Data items
= Beginning of Section =
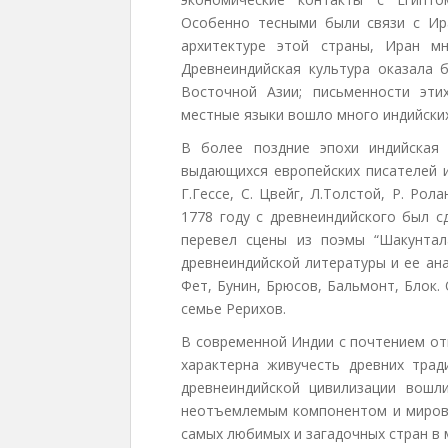
Особенно тесными были связи с Ира
архитектуре этой страны, Иран мн
Древнеиндийская культура оказала 
Восточной Азии; письменности эти
местные языки вошло много индийских
В более поздние эпохи индийская
выдающихся европейских писателей и 
Г.Гессе, С. Цвейг, Л.Толстой, Р. Рол
1778 году с древнеиндийского был с
перевел сцены из поэмы “Шакунтал
древнеиндийской литературы и ее ан
Фет, Бунин, Брюсов, Бальмонт, Блок.
семье Рерихов.
В современной Индии с почтением от
характерна живучесть древних трад
древнеиндийской цивилизации вошл
неотъемлемым компонентом и мирово
самых любимых и загадочных стран в м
= End of Section =
**WORK ITEM:** Print the data exactly, from its first line to the line containing "семье Рерихов.", both included. Omit the pictures.

**ANSWER FOR THE TASK:**
Особенно тесными были связи с Ира
архитектуре этой страны, Иран мн
Древнеиндийская культура оказала 
Восточной Азии; письменности эти
местные языки вошло много индийских
В более поздние эпохи индийская
выдающихся европейских писателей и 
Г.Гессе, С. Цвейг, Л.Толстой, Р. Рол
1778 году с древнеиндийского был с
перевел сцены из поэмы “Шакунтал
древнеиндийской литературы и ее ан
Фет, Бунин, Брюсов, Бальмонт, Блок.
семье Рерихов.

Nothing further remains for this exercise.